*** Supplied records ***

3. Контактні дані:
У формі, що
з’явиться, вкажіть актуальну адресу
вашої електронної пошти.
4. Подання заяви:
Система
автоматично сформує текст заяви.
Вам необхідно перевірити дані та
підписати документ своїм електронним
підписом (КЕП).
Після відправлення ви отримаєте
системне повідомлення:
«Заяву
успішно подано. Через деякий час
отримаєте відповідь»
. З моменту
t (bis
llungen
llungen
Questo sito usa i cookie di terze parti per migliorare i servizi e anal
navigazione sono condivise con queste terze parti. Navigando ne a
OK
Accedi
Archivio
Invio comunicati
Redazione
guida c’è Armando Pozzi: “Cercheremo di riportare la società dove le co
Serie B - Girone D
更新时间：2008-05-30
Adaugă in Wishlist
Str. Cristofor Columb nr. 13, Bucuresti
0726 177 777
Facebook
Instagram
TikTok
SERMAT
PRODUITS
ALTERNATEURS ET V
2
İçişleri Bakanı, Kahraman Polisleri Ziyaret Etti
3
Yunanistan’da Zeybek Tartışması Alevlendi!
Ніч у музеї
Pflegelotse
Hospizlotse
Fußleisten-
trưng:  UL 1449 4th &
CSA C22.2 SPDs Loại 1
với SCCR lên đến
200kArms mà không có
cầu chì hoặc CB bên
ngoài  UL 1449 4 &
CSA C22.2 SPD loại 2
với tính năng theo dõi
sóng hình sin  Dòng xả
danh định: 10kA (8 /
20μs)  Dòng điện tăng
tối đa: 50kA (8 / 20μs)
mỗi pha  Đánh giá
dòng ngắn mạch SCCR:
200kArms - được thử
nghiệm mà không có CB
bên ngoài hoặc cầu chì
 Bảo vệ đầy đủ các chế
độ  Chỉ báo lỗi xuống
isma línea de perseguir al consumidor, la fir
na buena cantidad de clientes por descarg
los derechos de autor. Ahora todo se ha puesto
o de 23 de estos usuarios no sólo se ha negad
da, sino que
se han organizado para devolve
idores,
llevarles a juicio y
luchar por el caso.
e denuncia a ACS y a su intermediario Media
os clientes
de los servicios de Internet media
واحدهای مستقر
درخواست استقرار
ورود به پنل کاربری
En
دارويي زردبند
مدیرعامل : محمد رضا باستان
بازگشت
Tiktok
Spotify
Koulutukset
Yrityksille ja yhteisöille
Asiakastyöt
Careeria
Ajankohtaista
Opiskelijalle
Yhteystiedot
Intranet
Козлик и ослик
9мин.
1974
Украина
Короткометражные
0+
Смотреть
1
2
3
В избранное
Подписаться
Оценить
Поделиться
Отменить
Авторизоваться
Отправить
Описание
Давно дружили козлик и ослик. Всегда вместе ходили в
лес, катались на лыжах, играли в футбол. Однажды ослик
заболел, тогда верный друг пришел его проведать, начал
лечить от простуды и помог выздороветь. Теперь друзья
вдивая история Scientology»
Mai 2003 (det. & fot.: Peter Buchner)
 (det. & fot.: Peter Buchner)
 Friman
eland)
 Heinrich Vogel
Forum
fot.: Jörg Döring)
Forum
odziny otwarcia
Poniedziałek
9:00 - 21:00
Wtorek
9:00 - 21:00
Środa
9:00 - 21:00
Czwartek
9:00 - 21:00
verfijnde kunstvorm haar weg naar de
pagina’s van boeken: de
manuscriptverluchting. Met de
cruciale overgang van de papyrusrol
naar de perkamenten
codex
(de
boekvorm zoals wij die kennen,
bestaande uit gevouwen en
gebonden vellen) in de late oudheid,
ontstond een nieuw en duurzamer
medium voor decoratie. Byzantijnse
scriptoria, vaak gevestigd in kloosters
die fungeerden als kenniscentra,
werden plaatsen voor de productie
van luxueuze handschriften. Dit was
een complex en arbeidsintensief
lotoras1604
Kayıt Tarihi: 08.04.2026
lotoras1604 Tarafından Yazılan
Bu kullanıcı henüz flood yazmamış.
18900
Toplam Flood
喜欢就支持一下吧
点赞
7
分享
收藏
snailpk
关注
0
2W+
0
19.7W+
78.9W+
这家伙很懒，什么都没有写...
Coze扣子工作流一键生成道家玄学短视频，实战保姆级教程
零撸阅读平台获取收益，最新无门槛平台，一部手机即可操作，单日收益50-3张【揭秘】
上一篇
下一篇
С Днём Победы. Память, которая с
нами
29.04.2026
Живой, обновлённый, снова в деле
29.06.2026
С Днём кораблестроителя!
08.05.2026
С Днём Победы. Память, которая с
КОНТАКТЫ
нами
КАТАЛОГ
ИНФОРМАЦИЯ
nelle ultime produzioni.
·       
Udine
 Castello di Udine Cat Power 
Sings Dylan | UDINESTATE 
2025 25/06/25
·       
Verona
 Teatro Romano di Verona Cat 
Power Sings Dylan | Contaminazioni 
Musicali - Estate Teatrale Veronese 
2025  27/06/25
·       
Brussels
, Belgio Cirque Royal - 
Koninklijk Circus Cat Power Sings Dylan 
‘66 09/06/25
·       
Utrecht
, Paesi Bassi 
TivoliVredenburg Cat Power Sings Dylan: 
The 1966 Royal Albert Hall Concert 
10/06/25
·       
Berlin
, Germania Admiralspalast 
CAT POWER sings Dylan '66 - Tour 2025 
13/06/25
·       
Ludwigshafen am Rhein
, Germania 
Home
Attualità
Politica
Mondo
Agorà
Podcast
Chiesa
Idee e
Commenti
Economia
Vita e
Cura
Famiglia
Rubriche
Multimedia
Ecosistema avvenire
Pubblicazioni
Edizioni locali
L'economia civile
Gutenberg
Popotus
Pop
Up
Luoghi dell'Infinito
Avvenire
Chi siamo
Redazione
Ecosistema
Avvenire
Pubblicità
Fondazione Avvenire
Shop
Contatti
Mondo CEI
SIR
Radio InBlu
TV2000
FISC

*** End of Supplied records ***

[Problem]
Your task is to repeat the data exactly; please include every line.

[Your solution]
3. Контактні дані:
У формі, що
з’явиться, вкажіть актуальну адресу
вашої електронної пошти.
4. Подання заяви:
Система
автоматично сформує текст заяви.
Вам необхідно перевірити дані та
підписати документ своїм електронним
підписом (КЕП).
Після відправлення ви отримаєте
системне повідомлення:
«Заяву
успішно подано. Через деякий час
отримаєте відповідь»
. З моменту
t (bis
llungen
llungen
Questo sito usa i cookie di terze parti per migliorare i servizi e anal
navigazione sono condivise con queste terze parti. Navigando ne a
OK
Accedi
Archivio
Invio comunicati
Redazione
guida c’è Armando Pozzi: “Cercheremo di riportare la società dove le co
Serie B - Girone D
更新时间：2008-05-30
Adaugă in Wishlist
Str. Cristofor Columb nr. 13, Bucuresti
0726 177 777
Facebook
Instagram
TikTok
SERMAT
PRODUITS
ALTERNATEURS ET V
2
İçişleri Bakanı, Kahraman Polisleri Ziyaret Etti
3
Yunanistan’da Zeybek Tartışması Alevlendi!
Ніч у музеї
Pflegelotse
Hospizlotse
Fußleisten-
trưng:  UL 1449 4th &
CSA C22.2 SPDs Loại 1
với SCCR lên đến
200kArms mà không có
cầu chì hoặc CB bên
ngoài  UL 1449 4 &
CSA C22.2 SPD loại 2
với tính năng theo dõi
sóng hình sin  Dòng xả
danh định: 10kA (8 /
20μs)  Dòng điện tăng
tối đa: 50kA (8 / 20μs)
mỗi pha  Đánh giá
dòng ngắn mạch SCCR:
200kArms - được thử
nghiệm mà không có CB
bên ngoài hoặc cầu chì
 Bảo vệ đầy đủ các chế
độ  Chỉ báo lỗi xuống
isma línea de perseguir al consumidor, la fir
na buena cantidad de clientes por descarg
los derechos de autor. Ahora todo se ha puesto
o de 23 de estos usuarios no sólo se ha negad
da, sino que
se han organizado para devolve
idores,
llevarles a juicio y
luchar por el caso.
e denuncia a ACS y a su intermediario Media
os clientes
de los servicios de Internet media
واحدهای مستقر
درخواست استقرار
ورود به پنل کاربری
En
دارويي زردبند
مدیرعامل : محمد رضا باستان
بازگشت
Tiktok
Spotify
Koulutukset
Yrityksille ja yhteisöille
Asiakastyöt
Careeria
Ajankohtaista
Opiskelijalle
Yhteystiedot
Intranet
Козлик и ослик
9мин.
1974
Украина
Короткометражные
0+
Смотреть
1
2
3
В избранное
Подписаться
Оценить
Поделиться
Отменить
Авторизоваться
Отправить
Описание
Давно дружили козлик и ослик. Всегда вместе ходили в
лес, катались на лыжах, играли в футбол. Однажды ослик
заболел, тогда верный друг пришел его проведать, начал
лечить от простуды и помог выздороветь. Теперь друзья
вдивая история Scientology»
Mai 2003 (det. & fot.: Peter Buchner)
 (det. & fot.: Peter Buchner)
 Friman
eland)
 Heinrich Vogel
Forum
fot.: Jörg Döring)
Forum
odziny otwarcia
Poniedziałek
9:00 - 21:00
Wtorek
9:00 - 21:00
Środa
9:00 - 21:00
Czwartek
9:00 - 21:00
verfijnde kunstvorm haar weg naar de
pagina’s van boeken: de
manuscriptverluchting. Met de
cruciale overgang van de papyrusrol
naar de perkamenten
codex
(de
boekvorm zoals wij die kennen,
bestaande uit gevouwen en
gebonden vellen) in de late oudheid,
ontstond een nieuw en duurzamer
medium voor decoratie. Byzantijnse
scriptoria, vaak gevestigd in kloosters
die fungeerden als kenniscentra,
werden plaatsen voor de productie
van luxueuze handschriften. Dit was
een complex en arbeidsintensief
lotoras1604
Kayıt Tarihi: 08.04.2026
lotoras1604 Tarafından Yazılan
Bu kullanıcı henüz flood yazmamış.
18900
Toplam Flood
喜欢就支持一下吧
点赞
7
分享
收藏
snailpk
关注
0
2W+
0
19.7W+
78.9W+
这家伙很懒，什么都没有写...
Coze扣子工作流一键生成道家玄学短视频，实战保姆级教程
零撸阅读平台获取收益，最新无门槛平台，一部手机即可操作，单日收益50-3张【揭秘】
上一篇
下一篇
С Днём Победы. Память, которая с
нами
29.04.2026
Живой, обновлённый, снова в деле
29.06.2026
С Днём кораблестроителя!
08.05.2026
С Днём Победы. Память, которая с
КОНТАКТЫ
нами
КАТАЛОГ
ИНФОРМАЦИЯ
nelle ultime produzioni.
·       
Udine
 Castello di Udine Cat Power 
Sings Dylan | UDINESTATE 
2025 25/06/25
·       
Verona
 Teatro Romano di Verona Cat 
Power Sings Dylan | Contaminazioni 
Musicali - Estate Teatrale Veronese 
2025  27/06/25
·       
Brussels
, Belgio Cirque Royal - 
Koninklijk Circus Cat Power Sings Dylan 
‘66 09/06/25
·       
Utrecht
, Paesi Bassi 
TivoliVredenburg Cat Power Sings Dylan: 
The 1966 Royal Albert Hall Concert 
10/06/25
·       
Berlin
, Germania Admiralspalast 
CAT POWER sings Dylan '66 - Tour 2025 
13/06/25
·       
Ludwigshafen am Rhein
, Germania 
Home
Attualità
Politica
Mondo
Agorà
Podcast
Chiesa
Idee e
Commenti
Economia
Vita e
Cura
Famiglia
Rubriche
Multimedia
Ecosistema avvenire
Pubblicazioni
Edizioni locali
L'economia civile
Gutenberg
Popotus
Pop
Up
Luoghi dell'Infinito
Avvenire
Chi siamo
Redazione
Ecosistema
Avvenire
Pubblicità
Fondazione Avvenire
Shop
Contatti
Mondo CEI
SIR
Radio InBlu
TV2000
FISC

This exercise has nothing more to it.